EXERCISE — Transcribe every record as it stands and set the images aside.

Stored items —
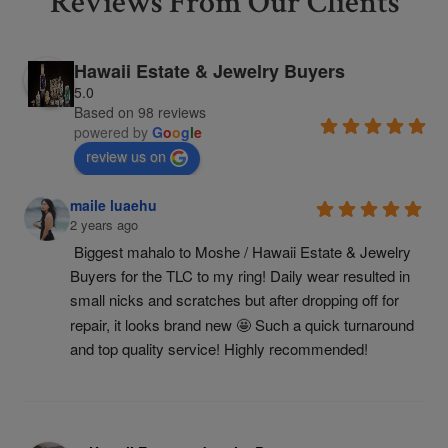
Reviews From Our Clients
Hawaii Estate & Jewelry Buyers
5.0
Based on 98 reviews
powered by
G
o
o
g
l
e
review us on
maile luaehu
2 years ago
Biggest mahalo to Moshe / Hawaii Estate & Jewelry 
Buyers for the TLC to my ring! Daily wear resulted in 
small nicks and scratches but after dropping off for 
repair, it looks brand new 🤩 Such a quick turnaround 
and top quality service! Highly recommended!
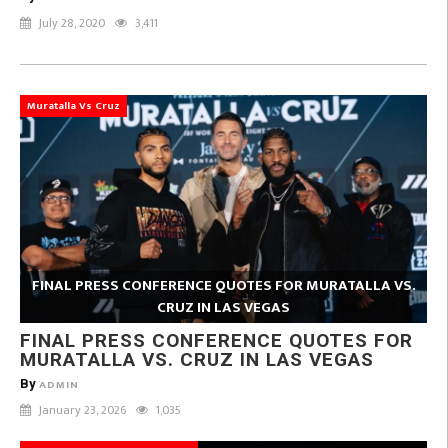
July 28, 2020
3,411
Muratalla Vs Cruz
FINAL PRESS CONFERENCE QUOTES FOR MURATALLA VS.
CRUZ IN LAS VEGAS
FINAL PRESS CONFERENCE QUOTES FOR
MURATALLA VS. CRUZ IN LAS VEGAS
By
ADMIN
January 23, 2026
1,035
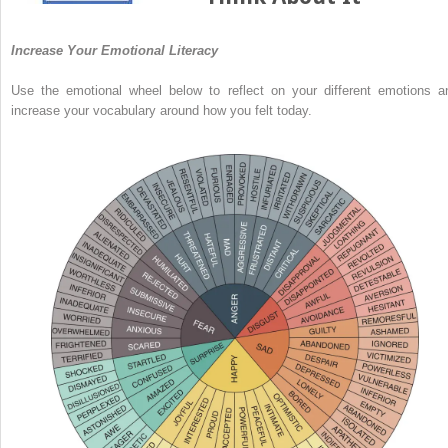
Increase Your Emotional Literacy
Use the emotional wheel below to reflect on your different emotions a
increase your vocabulary around how you felt today.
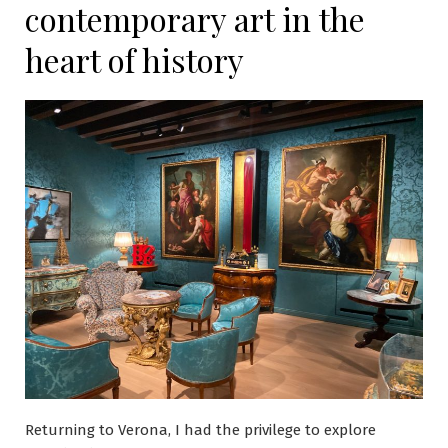
contemporary art in the
heart of history
Returning to Verona, I had the privilege to explore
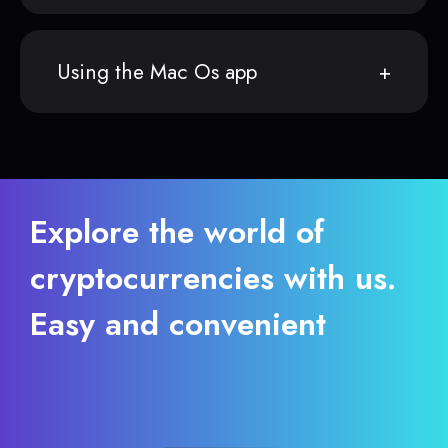
Using the Mac Os app
Explore the world of
cryptocurrencies with us.
Easy and convenient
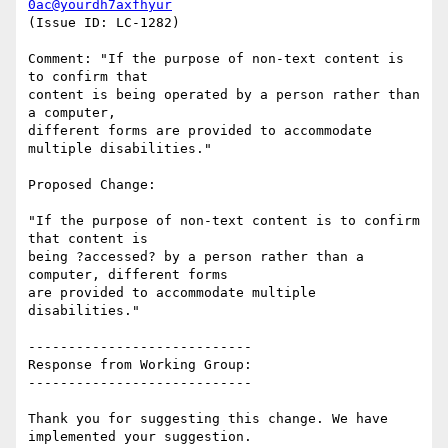
0ac@yourdh7axfhyur
(Issue ID: LC-1282)

Comment: "If the purpose of non-text content is 
to confirm that

content is being operated by a person rather than 
a computer,

different forms are provided to accommodate 
multiple disabilities."

Proposed Change:

"If the purpose of non-text content is to confirm 
that content is

being ?accessed? by a person rather than a 
computer, different forms

are provided to accommodate multiple 
disabilities."

----------------------------

Response from Working Group:

----------------------------

Thank you for suggesting this change. We have 
implemented your suggestion.
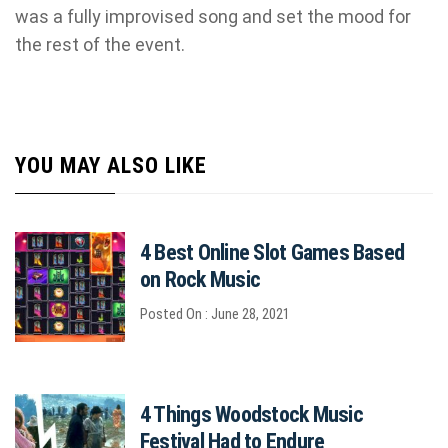
was a fully improvised song and set the mood for
the rest of the event.
YOU MAY ALSO LIKE
4 Best Online Slot Games Based
on Rock Music
Posted On : June 28, 2021
4 Things Woodstock Music
Festival Had to Endure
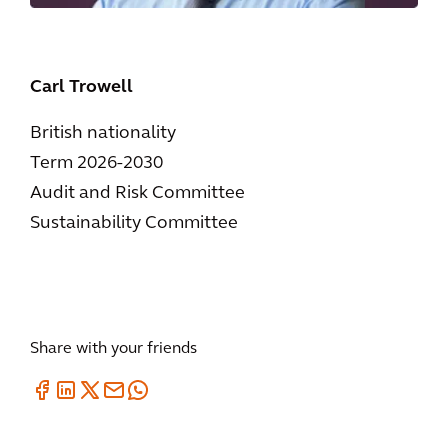
Carl Trowell
British nationality
Term 2026-2030
Audit and Risk Committee
Sustainability Committee
Share with your friends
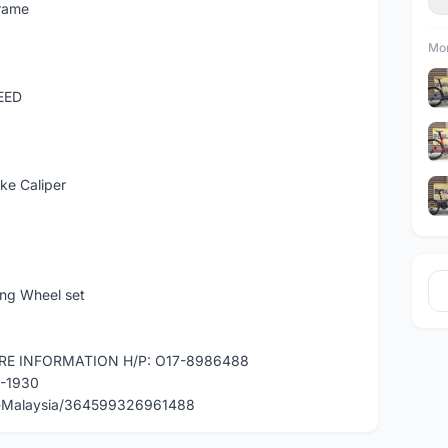
rame
Mor
EED
ke Caliper
ng Wheel set
RE INFORMATION H/P: O17-8986488
0-1930
e-Malaysia/364599326961488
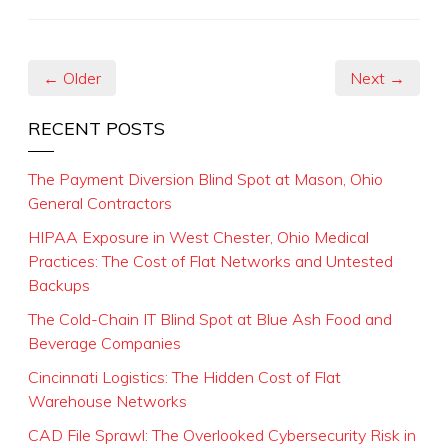
← Older
Next →
RECENT POSTS
The Payment Diversion Blind Spot at Mason, Ohio
General Contractors
HIPAA Exposure in West Chester, Ohio Medical
Practices: The Cost of Flat Networks and Untested
Backups
The Cold-Chain IT Blind Spot at Blue Ash Food and
Beverage Companies
Cincinnati Logistics: The Hidden Cost of Flat
Warehouse Networks
CAD File Sprawl: The Overlooked Cybersecurity Risk in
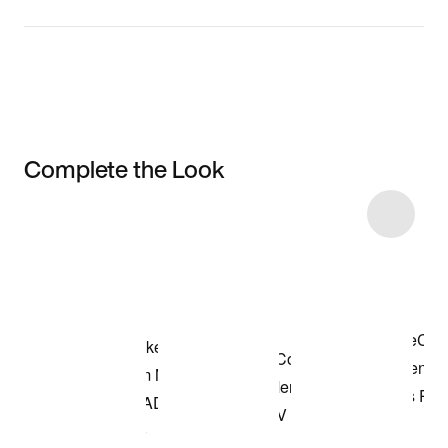
Complete the Look
Item 3 of 4
Shop the Model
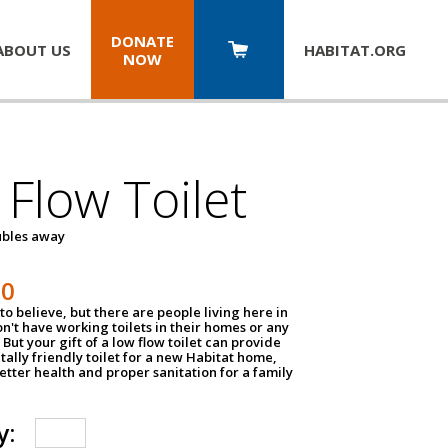
DONATE
ABOUT US
HABITAT.
ORG
NOW
Flow Toilet
oubles away
50
to believe, but there are people living here in
n't have working toilets in their homes or any
But your gift of a low flow toilet can provide
ally friendly toilet for a new Habitat home,
tter health and proper sanitation for a family
y:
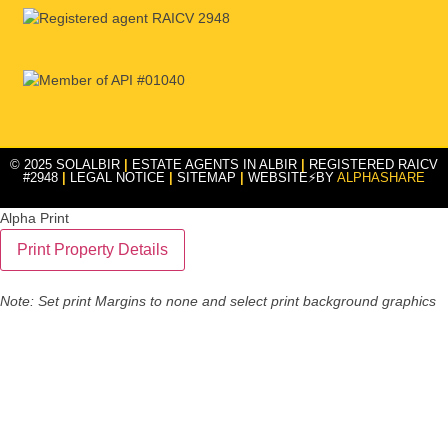
© 2025 SOLALBIR
|
ESTATE AGENTS IN ALBIR
|
REGISTERED RAICV
#2948
|
LEGAL NOTICE
|
SITEMAP
|
WEBSITE⚡BY
ALPHASHARE
Alpha Print
Note: Set print Margins to none and select print background graphics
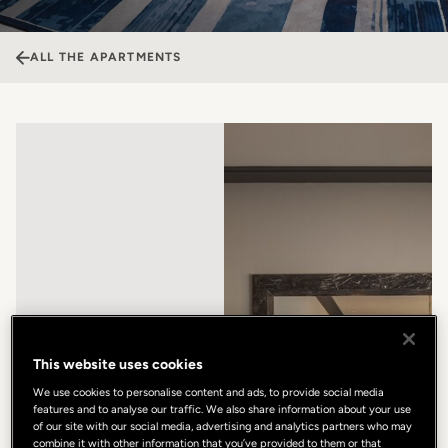
ALL THE APARTMENTS
This website uses cookies
We use cookies to personalise content and ads, to provide social media
features and to analyse our traffic. We also share information about your use
of our site with our social media, advertising and analytics partners who may
combine it with other information that you’ve provided to them or that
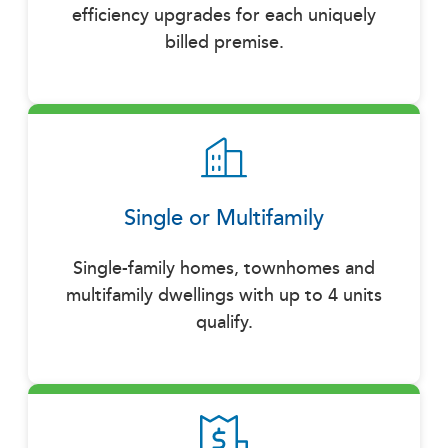
efficiency upgrades for each uniquely
billed premise.
Single or Multifamily
Single-family homes, townhomes and
multifamily dwellings with up to 4 units
qualify.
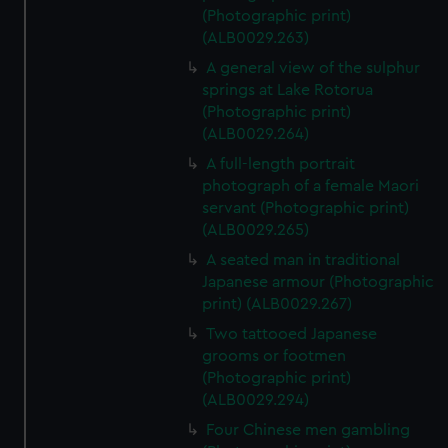
(Photographic print)
(ALB0029.263)
A general view of the sulphur
springs at Lake Rotorua
(Photographic print)
(ALB0029.264)
A full-length portrait
photograph of a female Maori
servant (Photographic print)
(ALB0029.265)
A seated man in traditional
Japanese armour (Photographic
print) (ALB0029.267)
Two tattooed Japanese
grooms or footmen
(Photographic print)
(ALB0029.294)
Four Chinese men gambling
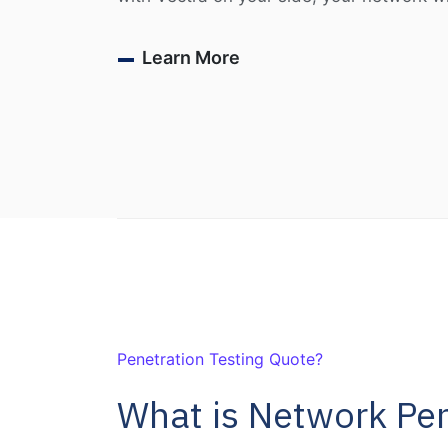
Learn More
Penetration Testing Quote?
What is Network Pen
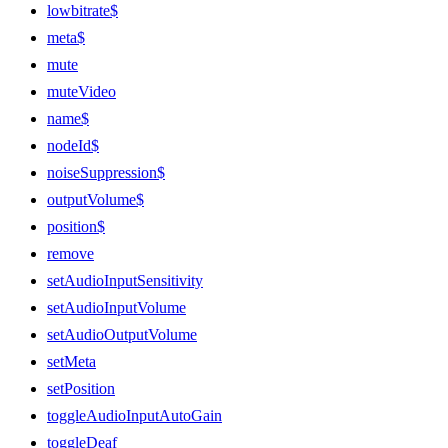
lowbitrate$
meta$
mute
muteVideo
name$
nodeId$
noiseSuppression$
outputVolume$
position$
remove
setAudioInputSensitivity
setAudioInputVolume
setAudioOutputVolume
setMeta
setPosition
toggleAudioInputAutoGain
toggleDeaf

FINISHED EXERCISE —
Reviews From Our Clients
Hawaii Estate & Jewelry Buyers
5.0
Based on 98 reviews
powered by
G
o
o
g
l
e
review us on
maile luaehu
2 years ago
Biggest mahalo to Moshe / Hawaii Estate & Jewelry 
Buyers for the TLC to my ring! Daily wear resulted in 
small nicks and scratches but after dropping off for 
repair, it looks brand new 🤩 Such a quick turnaround 
and top quality service! Highly recommended!
July 28, 2020
3,411
Muratalla Vs Cruz
FINAL PRESS CONFERENCE QUOTES FOR MURATALLA VS.
CRUZ IN LAS VEGAS
FINAL PRESS CONFERENCE QUOTES FOR
MURATALLA VS. CRUZ IN LAS VEGAS
By
ADMIN
January 23, 2026
1,035
Increase Your Emotional Literacy
Use the emotional wheel below to reflect on your different emotions a
increase your vocabulary around how you felt today.
contemporary art in the
heart of history
Returning to Verona, I had the privilege to explore
Using the Mac Os app
Explore the world of
cryptocurrencies with us.
Easy and convenient
0ac@yourdh7axfhyur
(Issue ID: LC-1282)

Comment: "If the purpose of non-text content is 
to confirm that

content is being operated by a person rather than 
a computer,

different forms are provided to accommodate 
multiple disabilities."

Proposed Change:

"If the purpose of non-text content is to confirm 
that content is

being ?accessed? by a person rather than a 
computer, different forms

are provided to accommodate multiple 
disabilities."

----------------------------

Response from Working Group:

----------------------------

Thank you for suggesting this change. We have 
implemented your suggestion.
was a fully improvised song and set the mood for
the rest of the event.
YOU MAY ALSO LIKE
4 Best Online Slot Games Based
on Rock Music
Posted On : June 28, 2021
4 Things Woodstock Music
Festival Had to Endure
Carl Trowell
British nationality
Term 2026-2030
Audit and Risk Committee
Sustainability Committee
Share with your friends
rame
Mor
EED
ke Caliper
ng Wheel set
RE INFORMATION H/P: O17-8986488
0-1930
e-Malaysia/364599326961488
← Older
Next →
RECENT POSTS
The Payment Diversion Blind Spot at Mason, Ohio
General Contractors
HIPAA Exposure in West Chester, Ohio Medical
Practices: The Cost of Flat Networks and Untested
Backups
The Cold-Chain IT Blind Spot at Blue Ash Food and
Beverage Companies
Cincinnati Logistics: The Hidden Cost of Flat
Warehouse Networks
CAD File Sprawl: The Overlooked Cybersecurity Risk in
Complete the Look
Item 3 of 4
Shop the Model
DONATE
ABOUT US
HABITAT.
ORG
NOW
Flow Toilet
oubles away
50
to believe, but there are people living here in
n't have working toilets in their homes or any
But your gift of a low flow toilet can provide
ally friendly toilet for a new Habitat home,
tter health and proper sanitation for a family
y:
© 2025 SOLALBIR
|
ESTATE AGENTS IN ALBIR
|
REGISTERED RAICV
#2948
|
LEGAL NOTICE
|
SITEMAP
|
WEBSITE⚡BY
ALPHASHARE
Alpha Print
Note: Set print Margins to none and select print background graphics
ALL THE APARTMENTS
This website uses cookies
We use cookies to personalise content and ads, to provide social media
features and to analyse our traffic. We also share information about your use
of our site with our social media, advertising and analytics partners who may
combine it with other information that you’ve provided to them or that
efficiency upgrades for each uniquely
billed premise.
Single or Multifamily
Single-family homes, townhomes and
multifamily dwellings with up to 4 units
qualify.
(Photographic print)
(ALB0029.263)
A general view of the sulphur
springs at Lake Rotorua
(Photographic print)
(ALB0029.264)
A full-length portrait
photograph of a female Maori
servant (Photographic print)
(ALB0029.265)
A seated man in traditional
Japanese armour (Photographic
print) (ALB0029.267)
Two tattooed Japanese
grooms or footmen
(Photographic print)
(ALB0029.294)
Four Chinese men gambling
Learn More
Penetration Testing Quote?
What is Network Pen
lowbitrate$
meta$
mute
muteVideo
name$
nodeId$
noiseSuppression$
outputVolume$
position$
remove
setAudioInputSensitivity
setAudioInputVolume
setAudioOutputVolume
setMeta
setPosition
toggleAudioInputAutoGain
toggleDeaf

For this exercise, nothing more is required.